● PROBLEM TO SOLVE: Each line in the entries below that holds the string "oraz" is to be listed.

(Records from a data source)
== Segment start ==
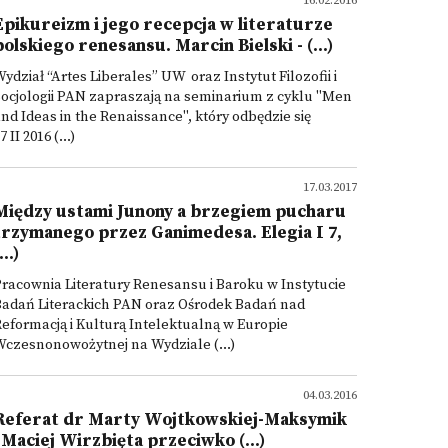
16.02.2016
Epikureizm i jego recepcja w literaturze
polskiego renesansu. Marcin Bielski - (...)
ydział “Artes Liberales” UW oraz Instytut Filozofii i
ocjologii PAN zapraszają na seminarium z cyklu "Men
nd Ideas in the Renaissance", który odbędzie się
7 II 2016 (...)
17.03.2017
Między ustami Junony a brzegiem pucharu
trzymanego przez Ganimedesa. Elegia I 7,
...)
racownia Literatury Renesansu i Baroku w Instytucie
Badań Literackich PAN oraz Ośrodek Badań nad
eformacją i Kulturą Intelektualną w Europie
czesnonowożytnej na Wydziale (...)
04.03.2016
Referat dr Marty Wojtkowskiej-Maksymik
"Maciej Wirzbięta przeciwko (...)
== Segment end ==
● WRITTEN RESPONSE:
ydział “Artes Liberales” UW oraz Instytut Filozofii i
Badań Literackich PAN oraz Ośrodek Badań nad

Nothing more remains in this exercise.